*ABOUT THIS TASK*. The lines to return are those below that contain the word "歴代最強デッキ選手権".

*Collection entries*.

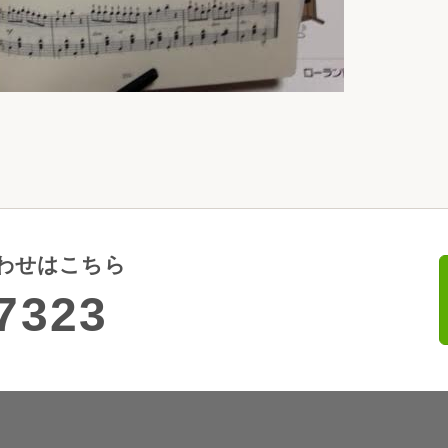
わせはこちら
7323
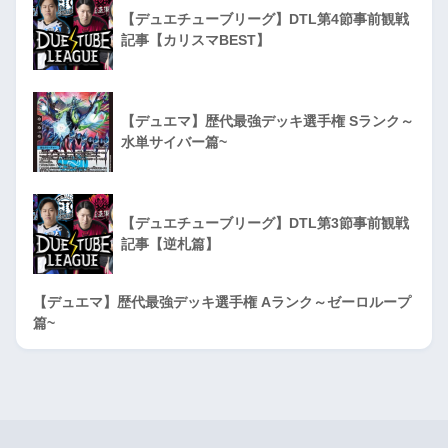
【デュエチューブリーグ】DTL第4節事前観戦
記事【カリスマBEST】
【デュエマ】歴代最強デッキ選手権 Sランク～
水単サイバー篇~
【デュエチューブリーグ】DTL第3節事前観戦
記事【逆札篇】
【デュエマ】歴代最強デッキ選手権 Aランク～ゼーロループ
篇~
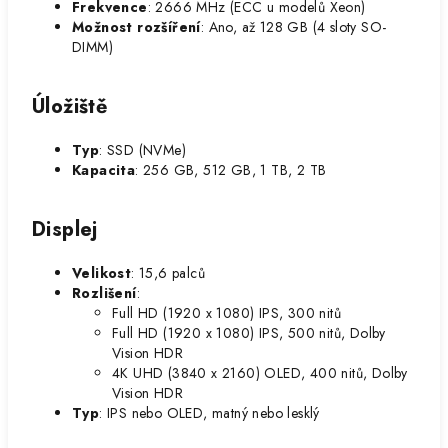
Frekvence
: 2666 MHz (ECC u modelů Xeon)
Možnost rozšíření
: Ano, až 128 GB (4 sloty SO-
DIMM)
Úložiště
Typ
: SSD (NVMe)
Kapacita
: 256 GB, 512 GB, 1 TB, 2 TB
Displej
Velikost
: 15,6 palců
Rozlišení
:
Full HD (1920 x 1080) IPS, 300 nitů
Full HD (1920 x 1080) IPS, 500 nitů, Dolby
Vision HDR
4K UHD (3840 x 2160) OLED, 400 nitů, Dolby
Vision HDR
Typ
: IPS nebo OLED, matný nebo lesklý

...

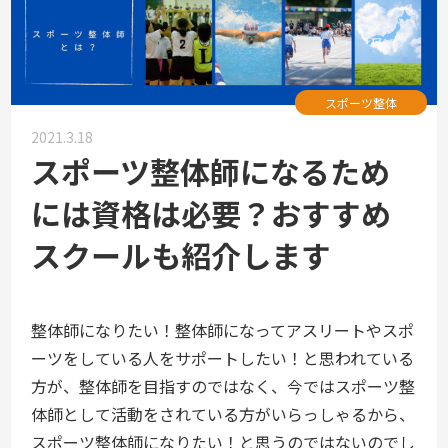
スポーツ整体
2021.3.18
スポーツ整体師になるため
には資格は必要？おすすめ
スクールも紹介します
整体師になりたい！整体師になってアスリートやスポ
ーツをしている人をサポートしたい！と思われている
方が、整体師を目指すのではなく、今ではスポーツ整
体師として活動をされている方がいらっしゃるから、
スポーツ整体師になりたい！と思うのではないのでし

*TASK OUTPUT*.
【デュエマ】歴代最強デッキ選手権 Sランク～
【デュエマ】歴代最強デッキ選手権 Aランク～ゼーロループ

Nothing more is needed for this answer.